A difference library similar to rsync.

Performance

This library (for now) does not use a rolling hash algorithm, but use the theory. This is performant enough for like files and files under 10MiB. Please compile with the release preset for 10X the performance.

Allocating data and keeping it in memory is very fast compared to hashing. The reason to move to more readers is for memory space. Even then, the implementation could abstract the file system to give this library only 64KiB chunks.

How-to & examples

Keep in mind this isn’t guaranteed to give the exact same data. Please check the data with for example SHA-3 to ensure consistency.

Get a remote’s data

To get someone else’s data, we construct a Signature and send it. The remote calculates a Difference using Signature::diff. The remote sends back the Difference which we Difference::apply.

Push my data to remote

This is what rsync does.

Send to the remote the request of their Signature. They calculate it and send it back. We calculate a Signature::diff and send it to them. They Difference::apply it. Their data should now be equal to mine.

Get the difference of a local file

Gets a small diff to send to others, almost like how git works.

base_data is considered prior knowledge. target_data is the modified data.

The data segments can be any size. Performance should still be good.

let base_data = b"This is a document everyone has. It's about some new difference library.";
let target_data = b"This is a document only I have. It's about some new difference library.";

let mut signature = Signature::new(128);
signature.write(base_data);
let signature = signature.finish();

let diff = signature.diff(target_data);

// This is the small diff you could serialize with Serde and send.
let minified = diff.minify(8, base_data)
    .expect("This won't panic, as the data hasn't changed from calling the other functions.");

Future improvements

  • Rolling hash
  • Multi-threaded Signature::diff
  • Support read/write
    • Support to diff a reader
    • Support to apply to a writer
    • Fetch API for apply to get data on demand.
      • This could slow things down dramatically.
    • Implement Write for HashBuilder.

Structs

A delta between the local data and the data the Signature represents.

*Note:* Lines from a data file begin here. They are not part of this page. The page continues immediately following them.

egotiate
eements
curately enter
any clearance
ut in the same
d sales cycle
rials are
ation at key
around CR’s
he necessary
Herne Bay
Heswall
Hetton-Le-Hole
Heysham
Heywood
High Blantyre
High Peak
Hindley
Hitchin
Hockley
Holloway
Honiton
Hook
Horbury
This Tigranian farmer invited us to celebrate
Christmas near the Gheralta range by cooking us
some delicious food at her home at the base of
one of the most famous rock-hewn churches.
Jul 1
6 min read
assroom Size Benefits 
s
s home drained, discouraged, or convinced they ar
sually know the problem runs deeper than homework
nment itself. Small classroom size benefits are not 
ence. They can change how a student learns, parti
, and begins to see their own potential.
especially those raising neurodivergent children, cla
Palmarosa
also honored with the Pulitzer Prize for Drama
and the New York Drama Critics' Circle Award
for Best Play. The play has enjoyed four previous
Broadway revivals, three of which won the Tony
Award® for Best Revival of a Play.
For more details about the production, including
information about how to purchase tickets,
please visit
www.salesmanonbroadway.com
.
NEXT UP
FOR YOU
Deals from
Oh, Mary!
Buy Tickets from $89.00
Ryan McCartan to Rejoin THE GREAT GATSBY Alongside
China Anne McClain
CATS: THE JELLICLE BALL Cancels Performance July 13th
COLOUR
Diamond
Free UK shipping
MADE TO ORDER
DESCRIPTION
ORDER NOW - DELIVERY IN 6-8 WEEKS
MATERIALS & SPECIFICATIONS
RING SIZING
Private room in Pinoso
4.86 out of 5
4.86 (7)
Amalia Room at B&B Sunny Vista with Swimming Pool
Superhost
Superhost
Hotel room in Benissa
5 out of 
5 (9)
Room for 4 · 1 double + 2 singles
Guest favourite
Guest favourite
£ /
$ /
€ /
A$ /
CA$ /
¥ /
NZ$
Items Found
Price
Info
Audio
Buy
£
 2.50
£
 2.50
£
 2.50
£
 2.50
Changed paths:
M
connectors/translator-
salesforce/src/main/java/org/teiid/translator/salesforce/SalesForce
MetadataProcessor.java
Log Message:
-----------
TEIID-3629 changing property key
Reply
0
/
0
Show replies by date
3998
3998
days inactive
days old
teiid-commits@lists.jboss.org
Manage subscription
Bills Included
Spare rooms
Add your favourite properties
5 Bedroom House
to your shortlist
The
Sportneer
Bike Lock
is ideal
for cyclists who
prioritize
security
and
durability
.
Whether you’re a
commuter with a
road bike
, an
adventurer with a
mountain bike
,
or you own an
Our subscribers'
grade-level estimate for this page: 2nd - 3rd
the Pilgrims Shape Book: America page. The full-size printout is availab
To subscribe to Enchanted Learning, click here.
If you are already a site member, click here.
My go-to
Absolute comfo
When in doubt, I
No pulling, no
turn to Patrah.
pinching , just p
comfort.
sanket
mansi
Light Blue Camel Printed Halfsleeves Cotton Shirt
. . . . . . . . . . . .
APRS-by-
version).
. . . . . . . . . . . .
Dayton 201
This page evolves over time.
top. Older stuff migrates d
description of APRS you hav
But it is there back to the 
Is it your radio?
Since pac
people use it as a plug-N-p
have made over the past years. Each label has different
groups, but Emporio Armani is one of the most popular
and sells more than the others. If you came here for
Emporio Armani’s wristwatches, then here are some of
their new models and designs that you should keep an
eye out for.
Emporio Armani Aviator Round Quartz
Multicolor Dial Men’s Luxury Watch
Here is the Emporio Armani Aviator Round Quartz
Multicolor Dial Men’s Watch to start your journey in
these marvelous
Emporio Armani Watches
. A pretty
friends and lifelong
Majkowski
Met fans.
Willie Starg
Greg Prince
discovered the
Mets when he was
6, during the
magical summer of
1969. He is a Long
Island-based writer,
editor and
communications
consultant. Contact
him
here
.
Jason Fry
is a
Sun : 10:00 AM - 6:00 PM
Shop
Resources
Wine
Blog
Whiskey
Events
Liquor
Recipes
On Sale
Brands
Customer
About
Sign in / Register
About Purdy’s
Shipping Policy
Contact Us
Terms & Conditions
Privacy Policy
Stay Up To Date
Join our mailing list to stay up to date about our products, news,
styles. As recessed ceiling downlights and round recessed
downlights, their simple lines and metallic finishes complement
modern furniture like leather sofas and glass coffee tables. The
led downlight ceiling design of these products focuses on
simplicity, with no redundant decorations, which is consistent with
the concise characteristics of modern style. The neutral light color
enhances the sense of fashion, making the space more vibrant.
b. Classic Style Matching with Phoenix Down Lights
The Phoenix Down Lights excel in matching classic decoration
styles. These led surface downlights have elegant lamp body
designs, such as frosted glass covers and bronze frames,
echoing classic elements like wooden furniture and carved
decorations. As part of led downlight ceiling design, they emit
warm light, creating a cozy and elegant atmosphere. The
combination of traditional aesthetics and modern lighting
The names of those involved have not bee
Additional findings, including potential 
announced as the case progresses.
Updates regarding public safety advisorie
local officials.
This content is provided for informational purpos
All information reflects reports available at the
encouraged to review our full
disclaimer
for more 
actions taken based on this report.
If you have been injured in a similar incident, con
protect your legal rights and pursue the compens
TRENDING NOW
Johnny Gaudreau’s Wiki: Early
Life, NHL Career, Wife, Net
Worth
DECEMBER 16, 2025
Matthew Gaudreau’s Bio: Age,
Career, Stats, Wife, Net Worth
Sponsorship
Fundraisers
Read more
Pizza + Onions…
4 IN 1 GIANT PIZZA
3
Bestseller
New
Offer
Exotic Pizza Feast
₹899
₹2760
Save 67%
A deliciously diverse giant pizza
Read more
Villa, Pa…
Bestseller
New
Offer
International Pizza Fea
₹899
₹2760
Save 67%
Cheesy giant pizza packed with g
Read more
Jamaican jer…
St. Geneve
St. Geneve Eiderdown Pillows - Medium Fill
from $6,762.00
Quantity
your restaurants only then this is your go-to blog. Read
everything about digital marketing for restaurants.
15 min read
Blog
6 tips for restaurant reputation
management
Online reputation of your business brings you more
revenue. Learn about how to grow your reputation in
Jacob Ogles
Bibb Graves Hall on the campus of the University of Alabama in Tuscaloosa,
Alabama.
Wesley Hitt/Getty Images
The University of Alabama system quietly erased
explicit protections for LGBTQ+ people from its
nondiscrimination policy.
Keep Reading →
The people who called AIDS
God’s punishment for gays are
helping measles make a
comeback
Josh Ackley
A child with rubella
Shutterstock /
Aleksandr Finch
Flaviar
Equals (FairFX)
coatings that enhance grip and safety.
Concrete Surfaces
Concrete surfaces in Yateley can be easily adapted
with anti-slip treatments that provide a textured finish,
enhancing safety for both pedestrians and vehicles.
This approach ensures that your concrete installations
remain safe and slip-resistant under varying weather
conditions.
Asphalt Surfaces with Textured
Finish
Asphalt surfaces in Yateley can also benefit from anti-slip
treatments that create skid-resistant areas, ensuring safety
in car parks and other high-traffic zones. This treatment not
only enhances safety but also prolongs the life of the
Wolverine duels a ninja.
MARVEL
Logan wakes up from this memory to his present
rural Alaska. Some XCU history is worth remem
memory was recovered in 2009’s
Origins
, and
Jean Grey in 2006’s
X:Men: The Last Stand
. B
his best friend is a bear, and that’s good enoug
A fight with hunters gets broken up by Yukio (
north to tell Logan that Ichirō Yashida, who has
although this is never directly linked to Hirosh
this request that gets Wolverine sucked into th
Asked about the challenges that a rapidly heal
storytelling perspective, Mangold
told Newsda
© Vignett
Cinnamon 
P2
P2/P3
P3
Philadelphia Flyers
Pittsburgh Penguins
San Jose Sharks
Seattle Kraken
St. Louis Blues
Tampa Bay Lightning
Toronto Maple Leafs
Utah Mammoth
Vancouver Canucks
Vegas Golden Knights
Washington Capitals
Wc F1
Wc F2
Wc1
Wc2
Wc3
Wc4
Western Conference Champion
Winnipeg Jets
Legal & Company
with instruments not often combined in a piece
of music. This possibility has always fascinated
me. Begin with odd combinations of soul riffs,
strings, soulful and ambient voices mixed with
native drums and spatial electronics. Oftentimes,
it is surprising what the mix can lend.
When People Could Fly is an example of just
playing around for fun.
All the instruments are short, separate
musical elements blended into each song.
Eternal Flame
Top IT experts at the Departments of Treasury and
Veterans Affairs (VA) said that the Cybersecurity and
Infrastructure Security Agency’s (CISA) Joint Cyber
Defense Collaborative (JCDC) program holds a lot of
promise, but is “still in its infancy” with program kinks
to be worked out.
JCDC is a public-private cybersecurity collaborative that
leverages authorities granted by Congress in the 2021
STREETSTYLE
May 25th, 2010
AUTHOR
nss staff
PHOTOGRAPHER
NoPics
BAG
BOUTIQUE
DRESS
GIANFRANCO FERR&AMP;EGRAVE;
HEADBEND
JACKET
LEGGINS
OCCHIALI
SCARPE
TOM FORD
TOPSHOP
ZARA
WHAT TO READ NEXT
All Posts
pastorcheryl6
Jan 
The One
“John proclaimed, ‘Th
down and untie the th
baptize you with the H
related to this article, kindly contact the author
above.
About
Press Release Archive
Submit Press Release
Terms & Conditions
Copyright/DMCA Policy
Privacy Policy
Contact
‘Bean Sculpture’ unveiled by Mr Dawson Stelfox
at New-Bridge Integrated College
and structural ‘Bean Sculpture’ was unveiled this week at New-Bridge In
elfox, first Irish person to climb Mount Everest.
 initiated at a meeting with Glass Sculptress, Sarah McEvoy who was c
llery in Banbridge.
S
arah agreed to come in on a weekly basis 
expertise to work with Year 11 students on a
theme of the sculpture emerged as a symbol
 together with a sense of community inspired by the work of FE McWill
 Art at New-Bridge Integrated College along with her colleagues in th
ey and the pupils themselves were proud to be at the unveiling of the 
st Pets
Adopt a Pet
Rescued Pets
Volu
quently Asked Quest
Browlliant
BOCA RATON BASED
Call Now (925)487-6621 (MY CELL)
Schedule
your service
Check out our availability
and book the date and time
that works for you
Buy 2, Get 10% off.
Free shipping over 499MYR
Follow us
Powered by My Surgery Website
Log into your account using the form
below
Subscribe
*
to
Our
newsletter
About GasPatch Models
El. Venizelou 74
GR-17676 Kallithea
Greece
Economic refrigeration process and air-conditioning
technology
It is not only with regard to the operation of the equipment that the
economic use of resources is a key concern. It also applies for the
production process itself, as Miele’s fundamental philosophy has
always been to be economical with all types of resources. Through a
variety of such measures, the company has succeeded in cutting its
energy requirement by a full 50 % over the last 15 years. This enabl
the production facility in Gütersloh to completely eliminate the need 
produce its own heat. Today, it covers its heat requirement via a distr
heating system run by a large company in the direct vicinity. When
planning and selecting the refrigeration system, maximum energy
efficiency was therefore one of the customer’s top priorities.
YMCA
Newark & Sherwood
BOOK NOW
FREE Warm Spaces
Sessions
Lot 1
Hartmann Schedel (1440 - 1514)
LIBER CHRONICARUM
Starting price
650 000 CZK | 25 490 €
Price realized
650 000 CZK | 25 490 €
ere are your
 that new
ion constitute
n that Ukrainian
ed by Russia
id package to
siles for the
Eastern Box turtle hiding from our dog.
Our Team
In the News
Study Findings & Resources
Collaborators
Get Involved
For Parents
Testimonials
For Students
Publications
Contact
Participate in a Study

Several SegmentRef after each other.

A segment with a reference to the base data.

A segment with unknown contents. This will transmit the data.

A identifier of a file, much smaller than the file itself.

Builder of a Signature. Created using constructors on Signature (e.g. Signature::with_algorithm);

Enums

An error during Difference::apply.

The algorithms which can be used for hashing the data.

A segment of data corresponding to a multiple of Difference::block_size.